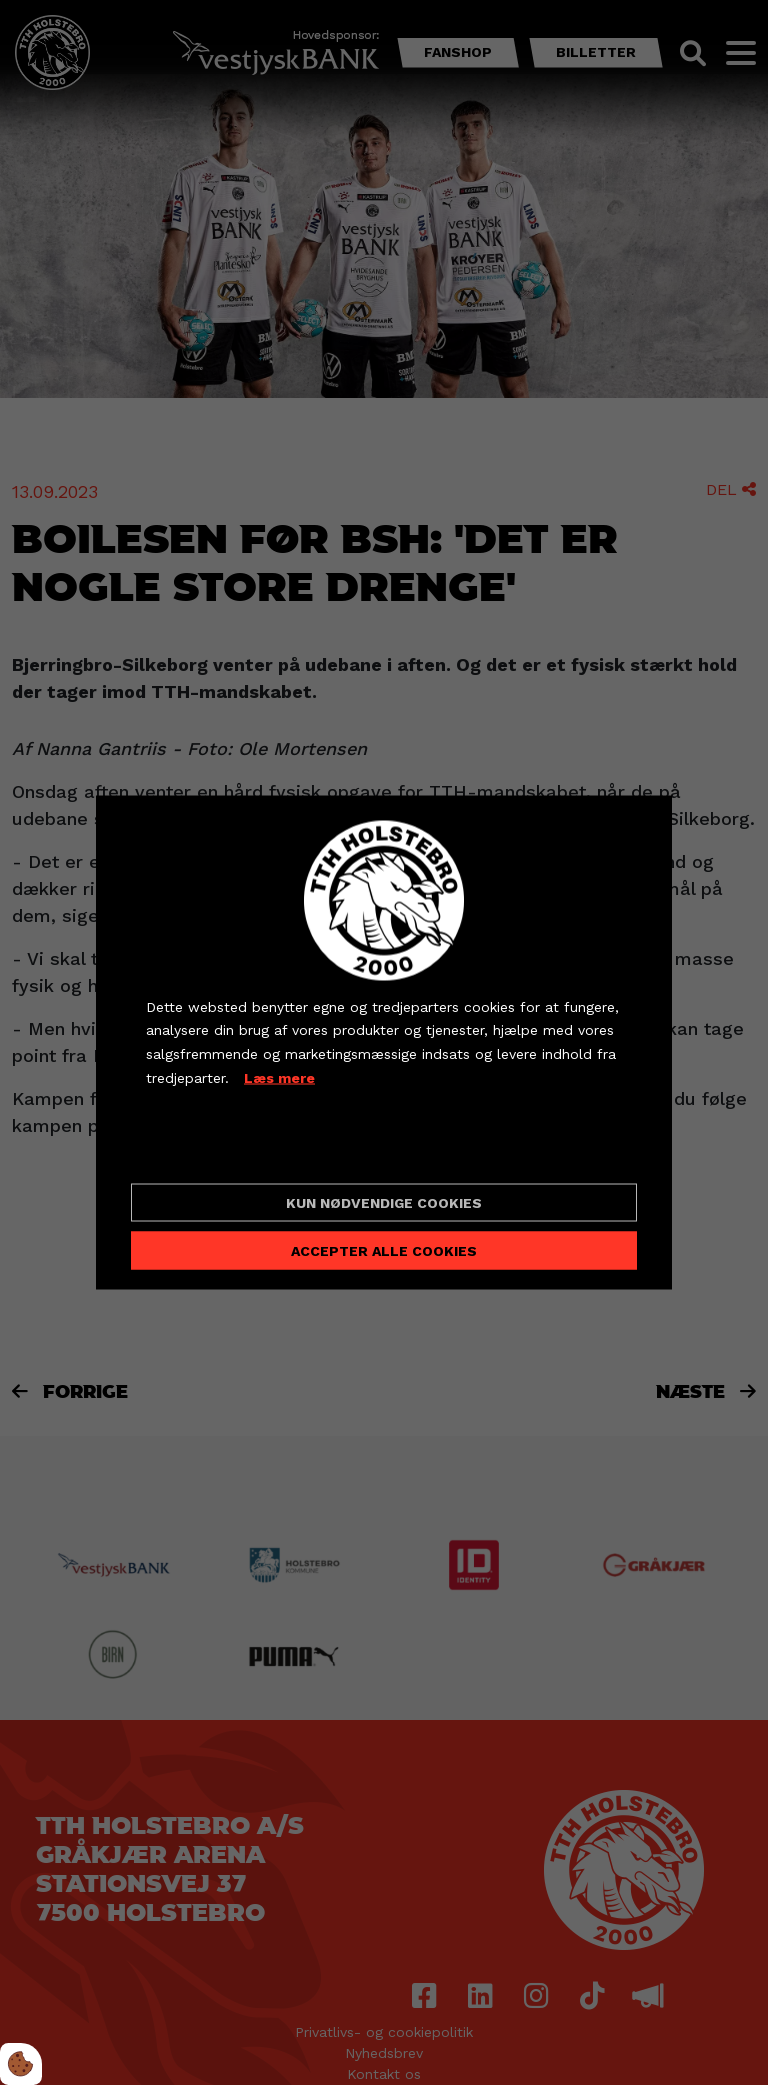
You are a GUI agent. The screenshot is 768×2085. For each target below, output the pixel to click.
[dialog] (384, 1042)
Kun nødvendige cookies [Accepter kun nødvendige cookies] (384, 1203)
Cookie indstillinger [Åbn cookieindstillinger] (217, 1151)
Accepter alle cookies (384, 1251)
* * *
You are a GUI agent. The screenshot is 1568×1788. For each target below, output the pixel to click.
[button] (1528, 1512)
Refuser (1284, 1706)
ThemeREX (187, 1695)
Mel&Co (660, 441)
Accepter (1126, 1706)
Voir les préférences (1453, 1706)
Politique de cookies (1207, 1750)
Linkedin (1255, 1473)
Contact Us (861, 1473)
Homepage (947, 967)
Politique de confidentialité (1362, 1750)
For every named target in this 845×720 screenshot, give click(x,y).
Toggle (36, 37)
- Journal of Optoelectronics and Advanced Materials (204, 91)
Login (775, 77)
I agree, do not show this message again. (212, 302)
* * *
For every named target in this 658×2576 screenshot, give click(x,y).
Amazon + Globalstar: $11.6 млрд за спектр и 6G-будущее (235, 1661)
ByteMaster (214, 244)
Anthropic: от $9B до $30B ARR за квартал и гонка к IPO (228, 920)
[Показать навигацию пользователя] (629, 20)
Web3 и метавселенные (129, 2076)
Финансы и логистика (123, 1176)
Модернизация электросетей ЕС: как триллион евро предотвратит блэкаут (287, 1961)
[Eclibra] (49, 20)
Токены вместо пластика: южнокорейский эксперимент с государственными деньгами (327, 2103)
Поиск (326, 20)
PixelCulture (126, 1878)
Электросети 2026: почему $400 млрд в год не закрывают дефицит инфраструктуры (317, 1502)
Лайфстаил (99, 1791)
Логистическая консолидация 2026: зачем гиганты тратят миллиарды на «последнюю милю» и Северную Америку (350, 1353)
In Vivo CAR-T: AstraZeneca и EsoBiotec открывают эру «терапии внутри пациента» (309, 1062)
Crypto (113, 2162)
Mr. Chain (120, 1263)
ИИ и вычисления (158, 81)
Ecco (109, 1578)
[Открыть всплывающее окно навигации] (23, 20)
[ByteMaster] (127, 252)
* * *
# [Your goal]
The required answer is the run of lines above, starting at the line with "You are a GUI agent. The screenshot is 768×2085." and ending at the line with "Accepter alle cookies (384, 1251)", reproduced exactly with both ends.

# [Response for this exercise]
You are a GUI agent. The screenshot is 768×2085. For each target below, output the pixel to click.
[dialog] (384, 1042)
Kun nødvendige cookies [Accepter kun nødvendige cookies] (384, 1203)
Cookie indstillinger [Åbn cookieindstillinger] (217, 1151)
Accepter alle cookies (384, 1251)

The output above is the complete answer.